En 1974, después de entrevistar a Yasir Arafat en un campo de entrenamiento libanés del grupo armado Al-Fatah, una esquirla de una granada se clavó en un brazo de Miguel de la Quadra-Salcedo. La herida sangró abundantemente, pero no entrañó mayores consecuencias, y el reportero, hombre recio de fuerte complexión física, decidió dejar el trozo de metal incrustado en su cuerpo. A partir de entonces, cada vez que subió a un avión, los arcos de seguridad de los aeropuertos se encargarían de recordarle aquel pasaje de su vida. «En sus últimos años nos pidió que no le enterráramos con la esquirla, así que el día de su muerte, con su cuerpo ya en el ataúd, agarré una navaja, le abrí el brazo y se la saqué», cuenta su hijo Rodrigo señalando el trozo de chapa que lleva colgando del cuello, del que jamás se separa, delante de la foto en blanco y negro de su padre junto al líder de la Organización para la Liberación de Palestina.

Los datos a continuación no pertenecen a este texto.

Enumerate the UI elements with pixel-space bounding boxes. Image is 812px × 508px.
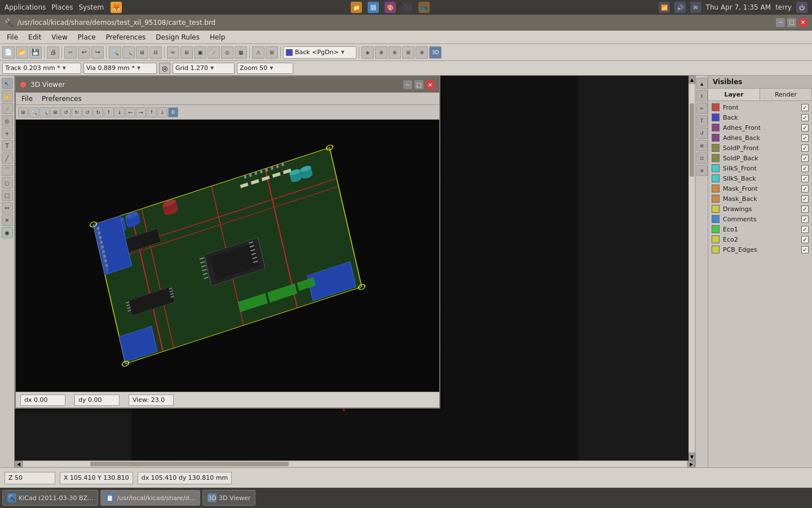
viewer-3d-canvas[interactable] (16, 120, 439, 392)
vis-item-comments[interactable]: Comments✓ (708, 214, 812, 224)
cut-button[interactable]: ✂ (64, 46, 77, 59)
fill-button[interactable]: ▦ (235, 46, 247, 59)
media-icon[interactable]: 📺 (418, 2, 430, 13)
scroll-right[interactable]: ▶ (687, 461, 695, 467)
grid-button[interactable]: ⊞ (180, 46, 193, 59)
zoom-fit-button[interactable]: ⊞ (136, 46, 148, 59)
3d-rotate-y[interactable]: ↻ (72, 107, 82, 117)
zoom-in-button[interactable]: 🔍 (109, 46, 121, 59)
pan-tool[interactable]: ✋ (2, 90, 13, 102)
open-button[interactable]: 📂 (16, 46, 28, 59)
vis-item-silks-front[interactable]: SilkS_Front✓ (708, 163, 812, 173)
menu-help[interactable]: Help (205, 32, 230, 42)
vis-checkbox[interactable]: ✓ (801, 205, 809, 213)
scroll-down[interactable]: ▼ (689, 453, 695, 461)
route-tool[interactable]: ⟋ (2, 103, 13, 114)
color-icon[interactable]: 🎨 (385, 2, 396, 13)
r-tool-7[interactable]: ⊡ (696, 152, 708, 164)
calc-icon[interactable]: 🔢 (368, 2, 379, 13)
viewer-3d-file-menu[interactable]: File (18, 94, 36, 103)
layer-dropdown[interactable]: Back <PgDn> ▼ (283, 46, 356, 59)
via-select[interactable]: Via 0.889 mm * ▼ (83, 63, 157, 74)
vertical-scrollbar[interactable]: ▲ ▼ (689, 76, 695, 461)
tool-3[interactable]: ⊕ (389, 46, 401, 59)
mail-icon[interactable]: ✉ (690, 2, 701, 13)
vis-checkbox[interactable]: ✓ (801, 195, 809, 203)
3d-rot7[interactable]: ↑ (147, 107, 157, 117)
folder-icon[interactable]: 📁 (351, 2, 362, 13)
vis-checkbox[interactable]: ✓ (801, 216, 809, 223)
drc-button[interactable]: ⚠ (252, 46, 264, 59)
vis-checkbox[interactable]: ✓ (801, 124, 809, 132)
vis-item-adhes-back[interactable]: Adhes_Back✓ (708, 133, 812, 143)
redo-button[interactable]: ↪ (91, 46, 104, 59)
vis-item-eco2[interactable]: Eco2✓ (708, 234, 812, 244)
scrollbar-vthumb[interactable] (690, 103, 694, 177)
menu-design-rules[interactable]: Design Rules (151, 32, 204, 42)
vis-item-front[interactable]: Front✓ (708, 102, 812, 112)
track-select[interactable]: Track 0.203 mm * ▼ (2, 63, 81, 74)
netlist-button[interactable]: ⊞ (266, 46, 278, 59)
edit-button[interactable]: ✏ (167, 46, 179, 59)
3d-rot8[interactable]: ↓ (157, 107, 167, 117)
scrollbar-track[interactable] (24, 462, 686, 466)
menu-bar[interactable]: File Edit View Place Preferences Design … (0, 30, 812, 44)
viewer-3d-prefs-menu[interactable]: Preferences (38, 94, 85, 103)
3d-zoom-in[interactable]: 🔍 (29, 107, 39, 117)
r-tool-3[interactable]: ✏ (696, 103, 708, 114)
vis-item-drawings[interactable]: Drawings✓ (708, 204, 812, 214)
r-tool-2[interactable]: ↕ (696, 90, 708, 102)
network-icon[interactable]: 📶 (659, 2, 670, 13)
3d-rot2[interactable]: ↻ (93, 107, 103, 117)
3d-rot1[interactable]: ↺ (82, 107, 92, 117)
scroll-up[interactable]: ▲ (689, 76, 695, 84)
visibles-tabs[interactable]: Layer Render (708, 89, 812, 101)
maximize-button[interactable]: □ (787, 18, 796, 27)
3d-button[interactable]: 3D (429, 46, 442, 59)
3d-rot5[interactable]: ← (125, 107, 135, 117)
grid-select[interactable]: Grid 1.270 ▼ (173, 63, 235, 74)
via-button[interactable]: ◎ (221, 46, 233, 59)
vis-checkbox[interactable]: ✓ (801, 236, 809, 243)
places-menu[interactable]: Places (51, 3, 73, 11)
zoom-out-button[interactable]: 🔍 (122, 46, 135, 59)
menu-file[interactable]: File (2, 32, 23, 42)
taskbar-3d[interactable]: 3D 3D Viewer (202, 490, 255, 506)
via-tool[interactable]: ◎ (2, 115, 13, 126)
power-icon[interactable]: ⏻ (796, 2, 807, 13)
firefox-icon[interactable]: 🦊 (111, 2, 122, 13)
new-button[interactable]: 📄 (2, 46, 15, 59)
tool-5[interactable]: ⊗ (416, 46, 428, 59)
tool-4[interactable]: ⊞ (402, 46, 414, 59)
r-tool-6[interactable]: ⊞ (696, 140, 708, 151)
taskbar-pcb[interactable]: 📋 /usr/local/kicad/share/d... (100, 490, 200, 506)
component-button[interactable]: ▣ (194, 46, 206, 59)
track-button[interactable]: ⟋ (208, 46, 220, 59)
scroll-left[interactable]: ◀ (15, 461, 23, 467)
terminal-icon[interactable]: ⬛ (401, 2, 413, 13)
vis-checkbox[interactable]: ✓ (801, 185, 809, 192)
apps-menu[interactable]: Applications (5, 3, 46, 11)
app-menu[interactable]: Applications Places System (5, 3, 104, 11)
vis-item-silks-back[interactable]: SilkS_Back✓ (708, 173, 812, 183)
zoom-area-button[interactable]: ⊟ (149, 46, 162, 59)
3d-zoom-out[interactable]: 🔍 (39, 107, 50, 117)
3d-rot4[interactable]: ↓ (114, 107, 125, 117)
r-tool-4[interactable]: T (696, 115, 708, 126)
vis-item-adhes-front[interactable]: Adhes_Front✓ (708, 122, 812, 133)
r-tool-5[interactable]: ↺ (696, 128, 708, 139)
vis-checkbox[interactable]: ✓ (801, 246, 809, 253)
viewer-3d-minimize[interactable]: ─ (403, 80, 412, 89)
vis-item-soldp-front[interactable]: SoldP_Front✓ (708, 143, 812, 153)
system-menu[interactable]: System (78, 3, 104, 11)
3d-home[interactable]: ⊞ (18, 107, 28, 117)
volume-icon[interactable]: 🔊 (674, 2, 686, 13)
r-tool-8[interactable]: ⊗ (696, 165, 708, 176)
vis-checkbox[interactable]: ✓ (801, 134, 809, 142)
viewer-3d-maximize[interactable]: □ (414, 80, 423, 89)
vis-checkbox[interactable]: ✓ (801, 104, 809, 111)
vis-item-pcb-edges[interactable]: PCB_Edges✓ (708, 244, 812, 255)
3d-fit[interactable]: ⊞ (50, 107, 60, 117)
zoom-select[interactable]: Zoom 50 ▼ (237, 63, 293, 74)
minimize-button[interactable]: ─ (776, 18, 785, 27)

La imagen forma parte de la exposición Miguel de la Quadra-Salcedo, una vida de aventura que hasta el 3 de mayo mostrará a los visitantes del Museo de América de Madrid dos centenares de artilugios recopilados por el reportero en sus múltiples excursiones por el mundo. El conjunto de piezas, entre las que hay documentos de viajes, vestigios precolombinos, una gran variedad de fotos y hasta las cámaras que usó en sus reportajes, pertenece al legado personal del trotamundos que sus familiares, cumpliendo el deseo que dejó expresado antes de fallecer en mayo del 2016, han donado a este centro cultural.

Más que la Ruta Quetzal

Los más jóvenes asocian su inconfundible bigote de explorador decimonónico a la Ruta Quetzal, el proyecto cultural que ideó y lideró durante tres décadas para pasear por las entrañas de América a 10.000 menores españoles y latinoamericanos. Los nacidos antes de 1980 recuerdan sus reportajes para Televisión Española desde cualquier rincón del planeta, lo mismo en la guerra de Vietnam que en la de Biafra, igual en la selva del Congo que en la estepa helada de Groenlandia o en el desierto del Sahara.

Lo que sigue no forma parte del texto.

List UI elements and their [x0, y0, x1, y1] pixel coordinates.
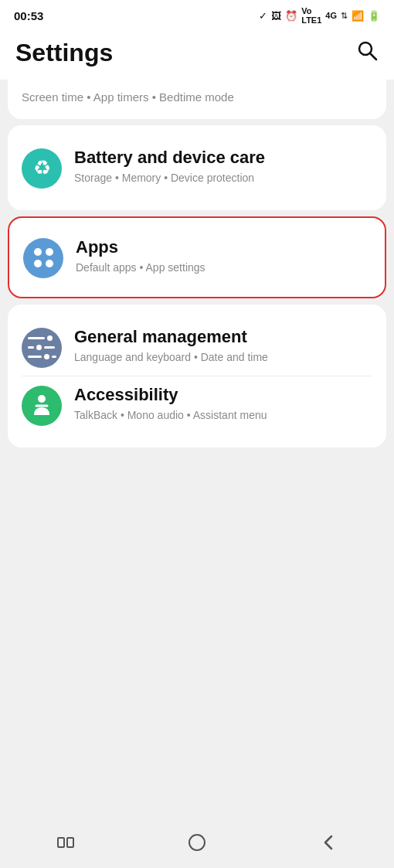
battery-item[interactable]: ♻ Battery and device care Storage • Memo… — [22, 139, 372, 196]
screen-time-text: Screen time • App timers • Bedtime mode — [22, 89, 372, 107]
svg-line-1 — [370, 53, 376, 60]
alarm-icon: ⏰ — [285, 10, 297, 22]
general-text: General management Language and keyboard… — [74, 326, 372, 366]
data-arrows-icon: ⇅ — [341, 11, 348, 21]
signal-text: VoLTE1 — [301, 6, 321, 25]
general-item[interactable]: General management Language and keyboard… — [22, 318, 372, 376]
4g-icon: 4G — [325, 11, 337, 20]
bottom-nav — [0, 822, 394, 868]
general-subtitle: Language and keyboard • Date and time — [74, 349, 372, 366]
general-icon-wrap — [22, 328, 62, 368]
wifi-icon: 📶 — [352, 10, 364, 22]
accessibility-subtitle: TalkBack • Mono audio • Assistant menu — [74, 407, 372, 424]
apps-item[interactable]: Apps Default apps • App settings — [23, 229, 371, 286]
battery-subtitle: Storage • Memory • Device protection — [74, 170, 372, 186]
apps-card[interactable]: Apps Default apps • App settings — [8, 216, 386, 298]
general-accessibility-card: General management Language and keyboard… — [8, 305, 386, 448]
page-title: Settings — [15, 39, 113, 67]
recent-apps-button[interactable] — [56, 832, 76, 857]
battery-title: Battery and device care — [74, 147, 372, 169]
svg-rect-6 — [189, 835, 205, 850]
header: Settings — [0, 31, 394, 80]
home-button[interactable] — [186, 832, 208, 858]
accessibility-title: Accessibility — [74, 384, 372, 407]
status-icons: ✓ 🖼 ⏰ VoLTE1 4G ⇅ 📶 🔋 — [259, 6, 380, 25]
image-icon: 🖼 — [271, 10, 281, 22]
battery-icon: 🔋 — [368, 10, 380, 22]
search-button[interactable] — [355, 39, 379, 67]
battery-card[interactable]: ♻ Battery and device care Storage • Memo… — [8, 125, 386, 210]
task-icon: ✓ — [259, 10, 267, 22]
svg-point-2 — [38, 395, 46, 403]
screen-time-card[interactable]: Screen time • App timers • Bedtime mode — [8, 80, 386, 119]
apps-dot-grid-icon — [34, 248, 53, 267]
apps-text: Apps Default apps • App settings — [76, 237, 371, 277]
battery-text: Battery and device care Storage • Memory… — [74, 147, 372, 187]
sliders-icon — [28, 335, 56, 359]
status-time: 00:53 — [14, 9, 43, 22]
battery-icon-wrap: ♻ — [22, 148, 62, 189]
status-bar: 00:53 ✓ 🖼 ⏰ VoLTE1 4G ⇅ 📶 🔋 — [0, 0, 394, 31]
accessibility-person-icon — [30, 393, 53, 418]
accessibility-text: Accessibility TalkBack • Mono audio • As… — [74, 384, 372, 424]
svg-rect-4 — [58, 838, 64, 847]
apps-title: Apps — [76, 237, 371, 259]
apps-subtitle: Default apps • App settings — [76, 260, 371, 276]
accessibility-icon-wrap — [22, 386, 62, 426]
back-button[interactable] — [318, 832, 338, 857]
apps-icon-wrap — [23, 238, 63, 278]
general-title: General management — [74, 326, 372, 349]
svg-rect-5 — [67, 838, 73, 847]
accessibility-item[interactable]: Accessibility TalkBack • Mono audio • As… — [22, 376, 372, 434]
content: Screen time • App timers • Bedtime mode … — [0, 80, 394, 516]
battery-care-icon: ♻ — [33, 156, 51, 180]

Pero son menos los que saben que antes del reportero estuvo el Miguel atleta de élite e incluso el actor de cine. De joven, De la Quadra-Salcedo batió varias plusmarcas nacionales de halterofilia y lanzamiento de disco y martillo, e incluso llegó a representar a España en los Juegos Olímpicos de Roma de 1960. De esta etapa también da cuenta la muestra, que igualmente exhibe varios fotogramas de la película Alejandro Magno, donde se le puede ver haciendo de extra con el torso desnudo junto a Richard Burton.

Fue tras participar en los Juegos Iberoamericanos de Santiago de Chile de 1960 cuando aquel joven inquieto nacido en Madrid en 1932 pero criado en Navarra desde los 5 años tuvo la epifanía que marcaría su vida: impactado ante la visión de una reproducción de un moai en una tienda de la capital chilena, decidió que no volvería a España sin conocer antes las estatuas originales, que se encuentran en la Isla de Pascua. Iba para perito agrónomo, la carrera que acababa de terminar, pero ese día dio comienzo el romance que mantendría a partir de entonces con América, una fascinación que le llevó a vivir tres años en el Amazonas en busca de tribus perdidas y a recorrer el continente entero palmo a palmo.

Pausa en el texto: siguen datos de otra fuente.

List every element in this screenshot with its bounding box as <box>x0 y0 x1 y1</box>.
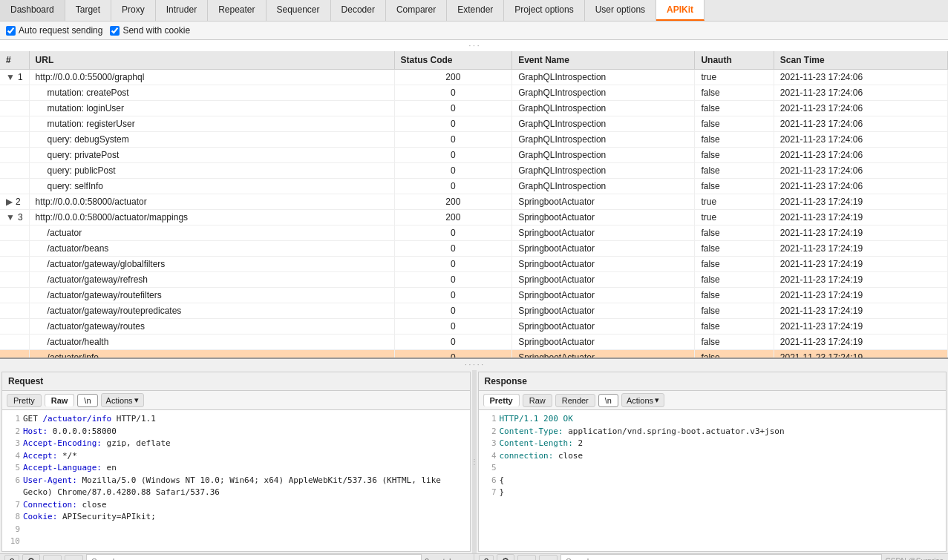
nav-item-extender[interactable]: Extender <box>447 0 504 21</box>
response-tab-newline[interactable]: \n <box>598 394 618 407</box>
expand-icon[interactable]: ▼ <box>6 72 15 82</box>
row-url: http://0.0.0.0:58000/actuator <box>29 194 394 210</box>
response-tab-render[interactable]: Render <box>555 394 595 407</box>
response-actions-dropdown[interactable]: Actions ▾ <box>621 393 664 407</box>
row-time: 2021-11-23 17:24:19 <box>774 288 947 303</box>
row-url: /actuator/gateway/routepredicates <box>29 303 394 319</box>
drag-handle-top: · · · <box>0 40 948 51</box>
row-unauth: true <box>695 70 774 85</box>
nav-item-target[interactable]: Target <box>65 0 111 21</box>
row-url: /actuator <box>29 225 394 241</box>
table-row[interactable]: /actuator/info0SpringbootActuatorfalse20… <box>0 350 948 360</box>
right-prev-button[interactable]: ← <box>517 555 536 561</box>
nav-item-user-options[interactable]: User options <box>585 0 656 21</box>
row-url: mutation: registerUser <box>29 116 394 132</box>
table-row[interactable]: /actuator/health0SpringbootActuatorfalse… <box>0 335 948 350</box>
table-row[interactable]: /actuator/gateway/refresh0SpringbootActu… <box>0 272 948 288</box>
table-row[interactable]: query: debugSystem0GraphQLIntrospectionf… <box>0 132 948 148</box>
request-line: 10 <box>8 536 464 548</box>
row-status: 0 <box>394 179 512 194</box>
row-status: 0 <box>394 163 512 179</box>
nav-item-project-options[interactable]: Project options <box>504 0 584 21</box>
left-prev-button[interactable]: ← <box>43 555 62 561</box>
response-header: Response <box>479 372 947 391</box>
table-row[interactable]: /actuator/gateway/routes0SpringbootActua… <box>0 319 948 335</box>
row-num <box>0 101 29 116</box>
response-tab-pretty[interactable]: Pretty <box>483 394 520 406</box>
row-url: /actuator/health <box>29 335 394 350</box>
row-num: ▶2 <box>0 194 29 210</box>
request-tab-pretty[interactable]: Pretty <box>7 394 42 407</box>
row-event: SpringbootActuator <box>512 257 695 272</box>
left-next-button[interactable]: → <box>65 555 83 561</box>
row-url: query: debugSystem <box>29 132 394 148</box>
line-number: 4 <box>8 450 20 463</box>
line-number: 1 <box>485 413 497 426</box>
right-search-input[interactable] <box>560 554 882 561</box>
panel-splitter[interactable]: ⋮ <box>472 370 477 553</box>
row-event: SpringbootActuator <box>512 272 695 288</box>
left-search-input[interactable] <box>86 554 422 561</box>
row-unauth: true <box>695 210 774 225</box>
panel-drag-handle[interactable]: · · · · · <box>0 359 948 370</box>
row-num <box>0 163 29 179</box>
request-panel: Request Pretty Raw \n Actions ▾ 1GET /ac… <box>1 372 471 552</box>
row-unauth: false <box>695 225 774 241</box>
row-time: 2021-11-23 17:24:06 <box>774 163 947 179</box>
row-status: 0 <box>394 148 512 163</box>
nav-item-intruder[interactable]: Intruder <box>156 0 208 21</box>
nav-item-proxy[interactable]: Proxy <box>111 0 156 21</box>
table-row[interactable]: mutation: createPost0GraphQLIntrospectio… <box>0 85 948 101</box>
nav-item-dashboard[interactable]: Dashboard <box>0 0 65 21</box>
right-next-button[interactable]: → <box>539 555 558 561</box>
row-event: GraphQLIntrospection <box>512 116 695 132</box>
table-row[interactable]: /actuator/beans0SpringbootActuatorfalse2… <box>0 241 948 257</box>
nav-item-comparer[interactable]: Comparer <box>386 0 447 21</box>
send-cookie-label[interactable]: Send with cookie <box>110 25 190 36</box>
request-line: 6User-Agent: Mozilla/5.0 (Windows NT 10.… <box>8 475 464 499</box>
row-url: http://0.0.0.0:58000/actuator/mappings <box>29 210 394 225</box>
table-row[interactable]: ▼3http://0.0.0.0:58000/actuator/mappings… <box>0 210 948 225</box>
right-help-button[interactable]: ? <box>479 555 494 561</box>
left-gear-button[interactable]: ⚙ <box>22 554 40 560</box>
nav-item-repeater[interactable]: Repeater <box>208 0 266 21</box>
nav-item-sequencer[interactable]: Sequencer <box>267 0 331 21</box>
table-row[interactable]: query: selfInfo0GraphQLIntrospectionfals… <box>0 179 948 194</box>
table-row[interactable]: /actuator/gateway/routefilters0Springboo… <box>0 288 948 303</box>
response-tab-raw[interactable]: Raw <box>523 394 552 407</box>
table-header-row: # URL Status Code Event Name Unauth Scan… <box>0 51 948 70</box>
col-time: Scan Time <box>774 51 947 70</box>
request-actions-dropdown[interactable]: Actions ▾ <box>101 393 144 407</box>
table-row[interactable]: query: privatePost0GraphQLIntrospectionf… <box>0 148 948 163</box>
row-unauth: false <box>695 85 774 101</box>
table-row[interactable]: ▶2http://0.0.0.0:58000/actuator200Spring… <box>0 194 948 210</box>
row-unauth: false <box>695 179 774 194</box>
row-status: 0 <box>394 116 512 132</box>
nav-item-decoder[interactable]: Decoder <box>331 0 386 21</box>
response-actions-label: Actions <box>627 396 653 405</box>
auto-request-label[interactable]: Auto request sending <box>6 25 102 36</box>
request-tab-newline[interactable]: \n <box>77 394 97 407</box>
table-row[interactable]: /actuator/gateway/globalfilters0Springbo… <box>0 257 948 272</box>
table-row[interactable]: query: publicPost0GraphQLIntrospectionfa… <box>0 163 948 179</box>
request-tabs: Pretty Raw \n Actions ▾ <box>2 391 470 410</box>
table-row[interactable]: ▼1http://0.0.0.0:55000/graphql200GraphQL… <box>0 70 948 85</box>
row-event: SpringbootActuator <box>512 335 695 350</box>
row-time: 2021-11-23 17:24:19 <box>774 350 947 360</box>
expand-icon[interactable]: ▼ <box>6 212 15 223</box>
left-help-button[interactable]: ? <box>4 555 19 561</box>
request-tab-raw[interactable]: Raw <box>45 394 75 406</box>
table-row[interactable]: mutation: registerUser0GraphQLIntrospect… <box>0 116 948 132</box>
nav-item-apikit[interactable]: APIKit <box>656 0 705 21</box>
expand-icon[interactable]: ▶ <box>6 197 13 207</box>
table-row[interactable]: /actuator/gateway/routepredicates0Spring… <box>0 303 948 319</box>
line-number: 8 <box>8 511 20 524</box>
row-num: ▼3 <box>0 210 29 225</box>
table-row[interactable]: /actuator0SpringbootActuatorfalse2021-11… <box>0 225 948 241</box>
col-event: Event Name <box>512 51 695 70</box>
table-row[interactable]: mutation: loginUser0GraphQLIntrospection… <box>0 101 948 116</box>
auto-request-checkbox[interactable] <box>6 26 16 36</box>
row-url: /actuator/beans <box>29 241 394 257</box>
send-cookie-checkbox[interactable] <box>110 26 120 36</box>
right-gear-button[interactable]: ⚙ <box>497 554 514 560</box>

«Ante todo, mi padre era un gran curioso. Lo investigaba todo, lo preguntaba todo, quería conocer todas las historias que se escondían detrás de cada cosa que descubría», rememora Rodrigo de la Quadra-Salcedo, que creció jugando en casa junto a sus dos hermanos con las flechas, los arcos y las máscaras de origen ancestral que su padre les traía de sus viajes por el mundo.

Acontecimientos históricos

Su carrera de reportero le permitió ser testigo directo de acontecimientos históricos. Levantó acta del asesinato del Che Guevara en Bolivia, fue uno de los primeros periodistas que entraron en la Casa de la Moneda de Santiago tras el golpe de Estado de Pinochet y el suicidio de Salvador Allende, y el primer occidental que se atrevió a poner sus manos sobre el emperador etíope Haile Selassie, osadía castigada con la pena de muerte. Lo hizo para colocarle el micrófono el día que lo entrevistó, a escasas horas de su derrocamiento. «Pero nunca le oías presumir de sus hazañas. Las contaba como fue su vida: como una película de aventuras», rememora su hijo.